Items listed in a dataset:
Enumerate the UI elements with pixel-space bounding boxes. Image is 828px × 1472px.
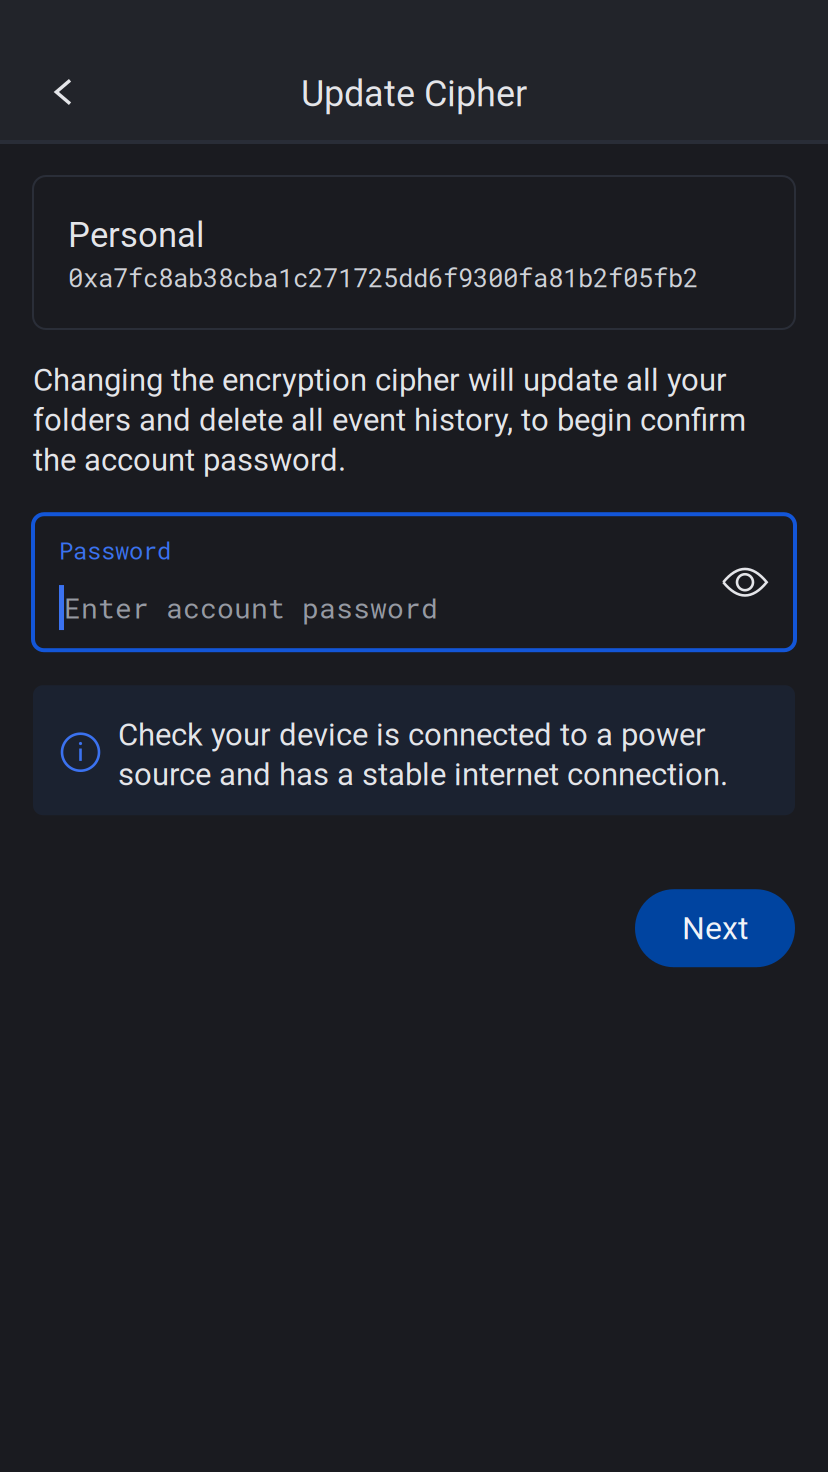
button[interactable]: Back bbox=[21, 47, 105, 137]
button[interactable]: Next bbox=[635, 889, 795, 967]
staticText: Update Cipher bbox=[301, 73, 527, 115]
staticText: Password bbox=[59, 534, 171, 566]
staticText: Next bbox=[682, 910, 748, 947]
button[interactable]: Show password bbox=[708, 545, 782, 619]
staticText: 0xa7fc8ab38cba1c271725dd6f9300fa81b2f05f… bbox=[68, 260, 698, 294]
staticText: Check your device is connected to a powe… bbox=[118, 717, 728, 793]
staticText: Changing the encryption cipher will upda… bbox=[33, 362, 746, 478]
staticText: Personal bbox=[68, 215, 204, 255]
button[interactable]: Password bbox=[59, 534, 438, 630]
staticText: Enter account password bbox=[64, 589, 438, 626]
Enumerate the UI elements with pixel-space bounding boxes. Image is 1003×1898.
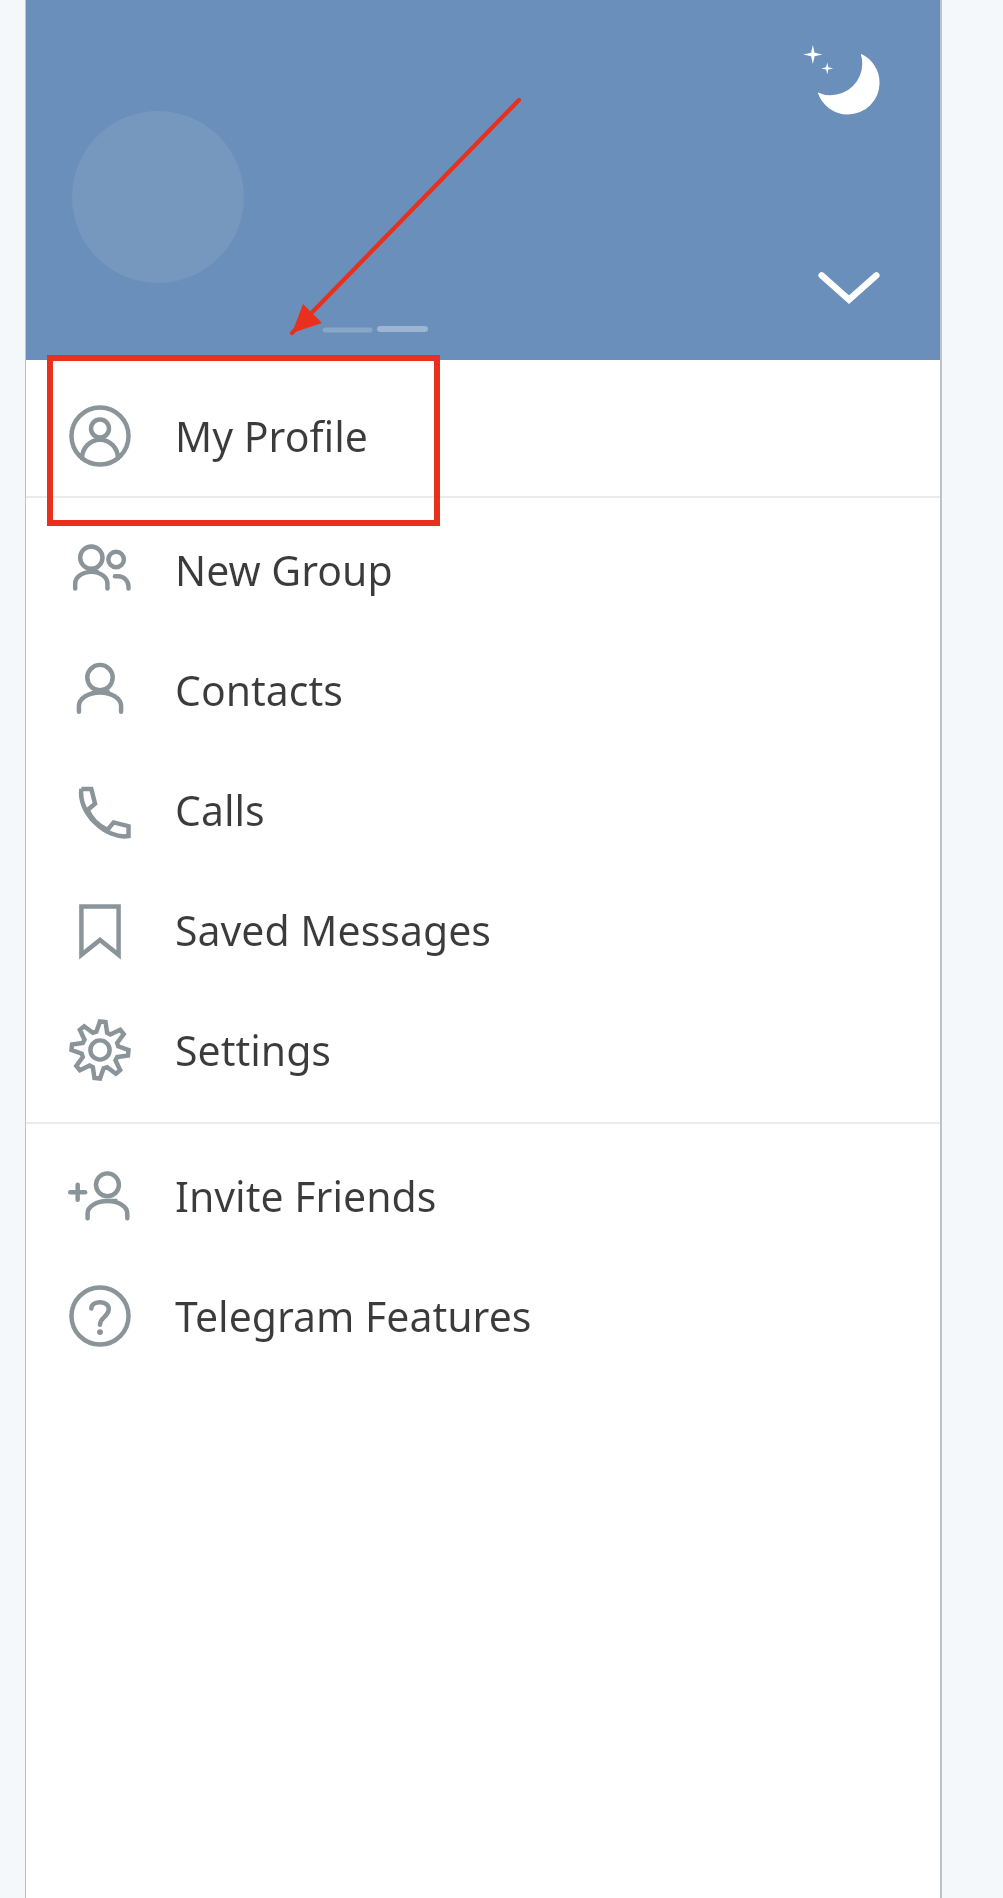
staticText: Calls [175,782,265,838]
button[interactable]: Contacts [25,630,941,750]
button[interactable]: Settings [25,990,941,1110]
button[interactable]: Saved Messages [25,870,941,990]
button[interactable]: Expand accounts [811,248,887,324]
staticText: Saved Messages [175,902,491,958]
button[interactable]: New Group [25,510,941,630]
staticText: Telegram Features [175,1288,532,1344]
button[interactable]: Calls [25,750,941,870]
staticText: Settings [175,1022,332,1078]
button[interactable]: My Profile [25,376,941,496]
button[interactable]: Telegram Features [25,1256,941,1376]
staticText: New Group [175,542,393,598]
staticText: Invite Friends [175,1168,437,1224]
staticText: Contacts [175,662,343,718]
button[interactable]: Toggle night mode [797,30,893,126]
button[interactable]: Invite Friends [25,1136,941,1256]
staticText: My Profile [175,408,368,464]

TASK TO CARRY OUT - Repeat every entry exactly. Do not include the pictures.

RESPONSE BELOW -
Enumerate the UI elements with pixel-space bounding boxes. Image is 828px × 1472px.
button[interactable]: Back bbox=[21, 47, 105, 137]
button[interactable]: Next bbox=[635, 889, 795, 967]
staticText: Update Cipher bbox=[301, 73, 527, 115]
staticText: Password bbox=[59, 534, 171, 566]
staticText: Next bbox=[682, 910, 748, 947]
button[interactable]: Show password bbox=[708, 545, 782, 619]
staticText: 0xa7fc8ab38cba1c271725dd6f9300fa81b2f05f… bbox=[68, 260, 698, 294]
staticText: Check your device is connected to a powe… bbox=[118, 717, 728, 793]
staticText: Changing the encryption cipher will upda… bbox=[33, 362, 746, 478]
staticText: Personal bbox=[68, 215, 204, 255]
button[interactable]: Password bbox=[59, 534, 438, 630]
staticText: Enter account password bbox=[64, 589, 438, 626]
Enumerate the UI elements with pixel-space bounding boxes. Image is 1003×1898.
staticText: Calls [175,782,265,838]
button[interactable]: Contacts [25,630,941,750]
button[interactable]: Settings [25,990,941,1110]
button[interactable]: Saved Messages [25,870,941,990]
button[interactable]: Expand accounts [811,248,887,324]
staticText: Saved Messages [175,902,491,958]
button[interactable]: New Group [25,510,941,630]
staticText: Telegram Features [175,1288,532,1344]
button[interactable]: Calls [25,750,941,870]
staticText: Settings [175,1022,332,1078]
button[interactable]: My Profile [25,376,941,496]
button[interactable]: Telegram Features [25,1256,941,1376]
staticText: New Group [175,542,393,598]
staticText: Invite Friends [175,1168,437,1224]
staticText: Contacts [175,662,343,718]
button[interactable]: Toggle night mode [797,30,893,126]
button[interactable]: Invite Friends [25,1136,941,1256]
staticText: My Profile [175,408,368,464]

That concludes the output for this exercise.